» REQUIRED WORK: Lines from the one containing "revoke these long-standing" through the final line of the records are the only ones to copy, and each must match exactly.

» LISTED ENTRIES:
********************

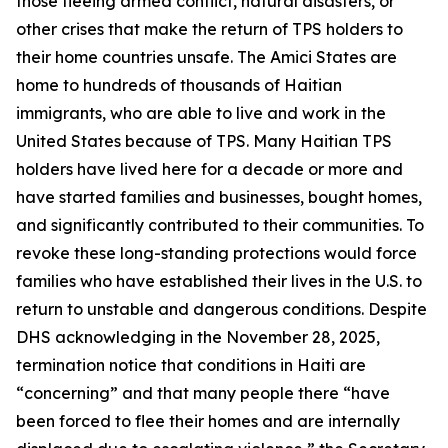
those fleeing armed conflict, natural disasters, or
other crises that make the return of TPS holders to
their home countries unsafe. The Amici States are
home to hundreds of thousands of Haitian
immigrants, who are able to live and work in the
United States because of TPS. Many Haitian TPS
holders have lived here for a decade or more and
have started families and businesses, bought homes,
and significantly contributed to their communities. To
revoke these long-standing protections would force
families who have established their lives in the U.S. to
return to unstable and dangerous conditions. Despite
DHS acknowledging in the November 28, 2025,
termination notice that conditions in Haiti are
“concerning” and that many people there “have
been forced to flee their homes and are internally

********************

» ANSWER FOR THE TASK:
revoke these long-standing protections would force
families who have established their lives in the U.S. to
return to unstable and dangerous conditions. Despite
DHS acknowledging in the November 28, 2025,
termination notice that conditions in Haiti are
“concerning” and that many people there “have
been forced to flee their homes and are internally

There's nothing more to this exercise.